* _PROBLEM STATEMENT_
Scan the entries line by line and return those with "purtate".
BEGIN
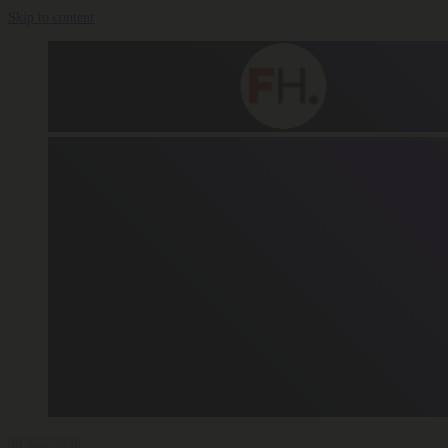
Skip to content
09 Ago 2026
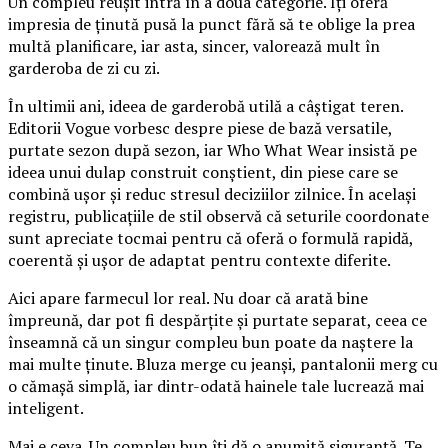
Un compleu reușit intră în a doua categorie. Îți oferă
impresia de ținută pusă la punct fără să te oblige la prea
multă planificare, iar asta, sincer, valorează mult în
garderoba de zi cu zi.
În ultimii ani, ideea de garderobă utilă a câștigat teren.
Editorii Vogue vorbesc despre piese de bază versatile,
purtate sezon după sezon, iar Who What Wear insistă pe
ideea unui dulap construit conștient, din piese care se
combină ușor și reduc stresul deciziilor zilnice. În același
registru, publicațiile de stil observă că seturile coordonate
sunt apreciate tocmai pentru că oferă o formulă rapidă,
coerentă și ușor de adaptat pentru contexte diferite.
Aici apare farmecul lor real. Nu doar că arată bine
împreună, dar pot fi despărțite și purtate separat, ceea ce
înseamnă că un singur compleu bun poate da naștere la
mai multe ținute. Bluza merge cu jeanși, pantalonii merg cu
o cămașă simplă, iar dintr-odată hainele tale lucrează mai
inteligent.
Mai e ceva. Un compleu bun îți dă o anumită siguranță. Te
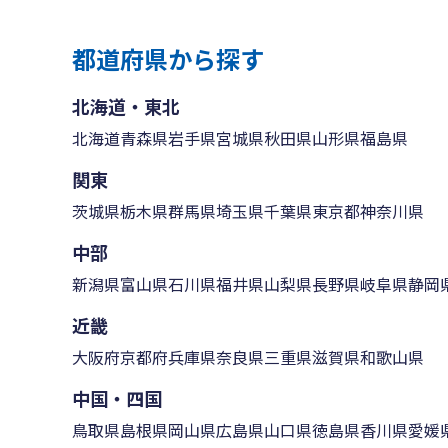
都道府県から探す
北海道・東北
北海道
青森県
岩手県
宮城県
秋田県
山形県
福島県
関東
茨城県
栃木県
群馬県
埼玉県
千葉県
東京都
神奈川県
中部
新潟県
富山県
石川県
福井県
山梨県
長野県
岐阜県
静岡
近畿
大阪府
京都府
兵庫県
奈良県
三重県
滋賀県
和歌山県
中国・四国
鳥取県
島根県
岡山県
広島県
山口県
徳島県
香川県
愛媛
END
* _EXERCISE ANSWER_
purtate sezon după sezon, iar Who What Wear insistă pe
împreună, dar pot fi despărțite și purtate separat, ceea ce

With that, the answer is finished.